MATERIAL PROVIDED below:

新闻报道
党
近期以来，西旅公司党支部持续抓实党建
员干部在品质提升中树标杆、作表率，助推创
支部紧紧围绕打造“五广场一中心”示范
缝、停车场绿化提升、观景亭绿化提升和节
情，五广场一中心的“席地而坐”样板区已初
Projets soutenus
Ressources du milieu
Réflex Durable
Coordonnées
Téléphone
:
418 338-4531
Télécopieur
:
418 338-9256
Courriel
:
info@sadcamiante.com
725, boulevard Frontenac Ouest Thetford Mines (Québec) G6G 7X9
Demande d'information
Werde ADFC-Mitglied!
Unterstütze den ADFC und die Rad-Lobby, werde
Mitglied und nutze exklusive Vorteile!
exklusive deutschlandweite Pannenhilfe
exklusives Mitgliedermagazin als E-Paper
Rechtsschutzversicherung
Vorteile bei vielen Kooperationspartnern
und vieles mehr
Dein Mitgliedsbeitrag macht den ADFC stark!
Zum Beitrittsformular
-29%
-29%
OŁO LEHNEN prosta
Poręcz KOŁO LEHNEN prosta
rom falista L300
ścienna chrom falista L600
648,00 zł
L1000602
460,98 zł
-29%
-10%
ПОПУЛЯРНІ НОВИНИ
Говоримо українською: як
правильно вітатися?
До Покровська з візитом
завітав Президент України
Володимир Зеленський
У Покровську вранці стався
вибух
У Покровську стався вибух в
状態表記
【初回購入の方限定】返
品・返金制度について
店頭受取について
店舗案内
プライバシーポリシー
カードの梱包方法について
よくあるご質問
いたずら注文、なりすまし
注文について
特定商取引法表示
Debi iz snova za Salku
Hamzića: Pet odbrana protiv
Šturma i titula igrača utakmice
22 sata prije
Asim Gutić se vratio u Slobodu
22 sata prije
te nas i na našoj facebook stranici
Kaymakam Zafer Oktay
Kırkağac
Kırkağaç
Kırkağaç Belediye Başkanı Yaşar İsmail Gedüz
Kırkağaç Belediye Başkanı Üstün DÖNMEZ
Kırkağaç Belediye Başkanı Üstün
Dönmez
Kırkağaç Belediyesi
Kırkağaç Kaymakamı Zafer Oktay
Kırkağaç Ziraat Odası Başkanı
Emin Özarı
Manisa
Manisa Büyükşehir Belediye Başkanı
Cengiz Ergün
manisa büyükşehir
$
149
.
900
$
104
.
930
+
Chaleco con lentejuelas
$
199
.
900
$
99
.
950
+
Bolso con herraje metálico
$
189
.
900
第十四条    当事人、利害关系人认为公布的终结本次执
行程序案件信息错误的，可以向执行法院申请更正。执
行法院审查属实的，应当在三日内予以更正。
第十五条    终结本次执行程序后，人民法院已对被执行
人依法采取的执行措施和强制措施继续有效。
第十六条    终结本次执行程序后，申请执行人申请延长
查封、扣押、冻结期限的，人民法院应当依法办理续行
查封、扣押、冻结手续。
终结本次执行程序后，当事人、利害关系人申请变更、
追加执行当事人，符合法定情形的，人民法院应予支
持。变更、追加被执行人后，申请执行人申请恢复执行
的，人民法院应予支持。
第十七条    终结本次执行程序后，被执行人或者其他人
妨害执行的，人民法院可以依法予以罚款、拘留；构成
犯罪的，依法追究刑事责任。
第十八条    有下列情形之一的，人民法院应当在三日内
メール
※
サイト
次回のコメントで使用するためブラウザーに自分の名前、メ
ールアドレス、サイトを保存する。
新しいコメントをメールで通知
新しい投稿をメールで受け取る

End of MATERIAL PROVIDED.

• [EXERCISE AIM]
Output each line exactly, from the first line of the data down to the line that contains "Unterstütze den ADFC und die Rad-Lobby, werde", both included.

• [SOLUTION]
新闻报道
党
近期以来，西旅公司党支部持续抓实党建
员干部在品质提升中树标杆、作表率，助推创
支部紧紧围绕打造“五广场一中心”示范
缝、停车场绿化提升、观景亭绿化提升和节
情，五广场一中心的“席地而坐”样板区已初
Projets soutenus
Ressources du milieu
Réflex Durable
Coordonnées
Téléphone
:
418 338-4531
Télécopieur
:
418 338-9256
Courriel
:
info@sadcamiante.com
725, boulevard Frontenac Ouest Thetford Mines (Québec) G6G 7X9
Demande d'information
Werde ADFC-Mitglied!
Unterstütze den ADFC und die Rad-Lobby, werde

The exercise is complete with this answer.